"on blâme son goût du vice, de l'inceste et du mensonge"

J'ignore si c'est habituel, car je lis finalement fort peu de littérature vraiment contemporaine, mais tous les livres de la sélection Goncourt que j'ai lus, jusqu'ici, possèdent un quatrième de couverture idiot. La plupart révèlent les trois-quart de l'histoire (ce qui est particulièrement imbécile avec des intrigues aussi simples que celle de Soudains, seuls), celui de Titus n'aimait pas Bérénice est carrément mensonger. Il annonce une actualisation de Bérénice qui n'occupe, en vérité, que trois moments-clés du roman (au début, au milieu, à la fin). Cette histoire, d'ailleurs, pourrait sans incohérence être enlevée du livre; resterait une biographie de Racine à la Sartre, proche, dans ce que j'en ai lu, de Saint Genet. Mais vendre une psychanalyse existentielle de Racine, sans doute l'auteur le moins toctocbadaboum de tout notre panthéon littéraire est sans doute plus difficile qu'une histoire de rupture, déchirante et pathétique, voilà.
L'entreprise de Nathalie Azoulai est pleinement réussie.
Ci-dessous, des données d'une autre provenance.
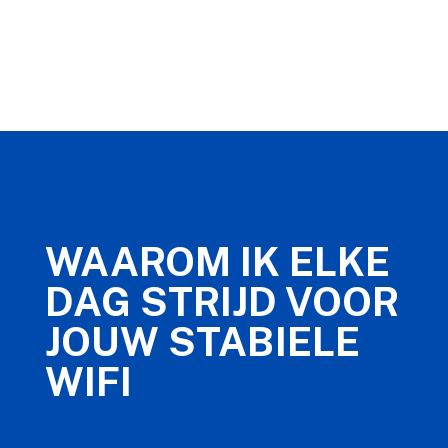
WAAROM IK ELKE
DAG STRIJD VOOR
JOUW STABIELE
WIFI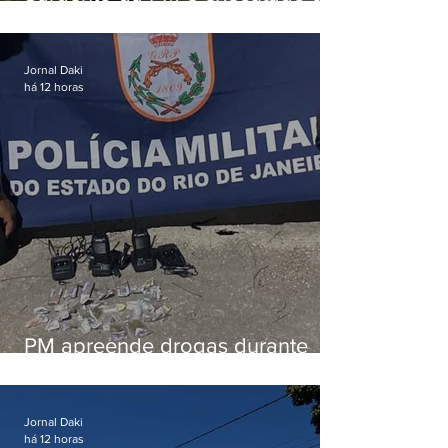
tiros enquanto estava de folga
em Vaz Lobo
Jornal Daki
há 12 horas
PM apreende drogas durante
patrulhamento em Maricá
Jornal Daki
há 12 horas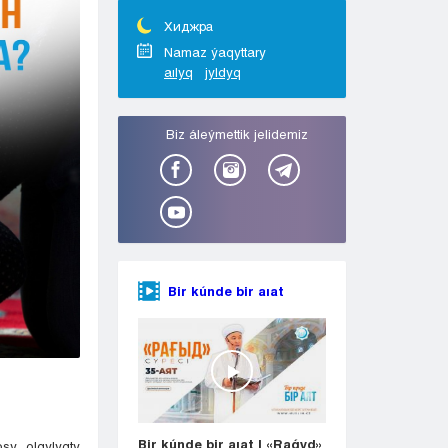
Taraz
Týrkestan
Хиджра
Ýralsk
Namaz ýaqyttary
aılyq
jyldyq
Ýst-Kamenogorsk
Shymkent
Bіz áleýmettіk jelіdemіz
Bir kúnde bir aıat
Bir kúnde bir aıat | «Raǵyd»
sy olqylyqty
Elle possède plusieurs coups de génie très simples. C'est d'abord une biographie sans date, sans contexte, presque sans contours: tous les événements et leurs impacts sont traités du point de vue de Racine, tout en étant à la troisième personne, ce qui permet à la fois cette absence de lourdeur explicative quant aux choses qui nous paraissent naturelles (qui est notre cousin, quel jour nous sommes, pourquoi nous aimons le roi enfant) et la dissection de ce qui compte vraiment pour le personnage, généralement plongé jusqu'au cou dans des contradictions qu'il voit plus ou moins bien. Cette imprécision correspond étonnamment bien à l'esthétique du XVII° sc., qui aplanit de manière si forcée la profondeur historique, et rend Virgile et Sophocle plus contemporains de Racine que beaucoup de ses compagnons. Nous rend-elle Racine plus proche? C'est difficile à dire. Azoulai nous fait en permanence aller du reconnaissable (le désir de gloire, l'ambition, la jalousie...) à l'inconnu (l'"aigreur" de Louis XIV envers Port-Royal, jamais expliquée et parfois implicite, l'écolution du règne, des fêtes dansées aux guerres), les deux étant traités de même, selon ce qu'en sait le personnage.
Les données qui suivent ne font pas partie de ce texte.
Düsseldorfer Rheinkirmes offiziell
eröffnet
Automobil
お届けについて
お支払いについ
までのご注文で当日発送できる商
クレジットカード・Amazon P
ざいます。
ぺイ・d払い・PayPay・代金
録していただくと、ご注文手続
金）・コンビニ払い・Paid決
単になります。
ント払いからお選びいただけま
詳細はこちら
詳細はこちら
Dans mon cas, je réponds oui, et ce à cause du second coup de génie: préférer les prénoms. Je crois que Racine n'est jamais nommé autrement que "Jean", Boileau que "Nicolas". J'ai donc lu, vécu, jugé les états d'âme de Jean, et non de Racine, celle sur laquelle est perchée la corneille qui boit l'eau de la fontaine. C'était beaucoup plus supportable, et beaucoup plus intime. C'est sans doute que Racine est un auteur statufié; comme Rimbaud, c'est un explorateur qui, parvenu au bout de sa recherche (généralement, on considère que Phèdre est l'aboutissement, et c'est le cas dans ce roman), s'est compromis dans les saloperies du monde, historiographe ou trafiquant d'ivoire. L'oeuvre porte donc plus que ne fut l'homme qui a déchu, garde la pureté de celui qui ne put la pratiquer.
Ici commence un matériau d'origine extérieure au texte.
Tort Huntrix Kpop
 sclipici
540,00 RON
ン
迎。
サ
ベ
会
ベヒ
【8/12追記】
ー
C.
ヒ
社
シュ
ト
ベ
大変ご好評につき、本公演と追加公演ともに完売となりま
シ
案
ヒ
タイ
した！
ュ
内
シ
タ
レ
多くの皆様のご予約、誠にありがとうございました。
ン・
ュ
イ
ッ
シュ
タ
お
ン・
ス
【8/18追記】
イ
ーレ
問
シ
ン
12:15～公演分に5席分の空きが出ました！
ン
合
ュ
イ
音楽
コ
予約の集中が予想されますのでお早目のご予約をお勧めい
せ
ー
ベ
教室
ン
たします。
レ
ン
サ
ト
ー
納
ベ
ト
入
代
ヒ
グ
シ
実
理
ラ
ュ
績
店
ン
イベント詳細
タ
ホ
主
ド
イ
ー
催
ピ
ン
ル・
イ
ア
Le troisième coup de génie est de placer la cruauté au coeur de celui de Racine. Ce n'est pas une nouveauté, et c'est sans doute ce qui me fait aimer d'amour ces pièces méchantes, mais voir à l’œuvre cette cruauté, comment elle se forme dans un style, comment elle s'exerce sur les proches et sur l'auteur lui-même, comment elle pousse à l'abstraction du reste pour s'exprimer entière, comment, enfin, elle échappe à l'auteur lui-même, c'est autre chose. Azoulai suggère quelques explications à son origine mais se garde bien, à juste titre, de trancher. Plutôt que de seulement articuler en périodes successives l'évolution psychologique de son personnage, elle préfère en montrer les strates successives qui s'empilent sans perdre totalement de leurs puissances respectives... neutralité bienveillante qui manque singulièrement à la Bérénice moderne qui écrit cette biographie de Racine.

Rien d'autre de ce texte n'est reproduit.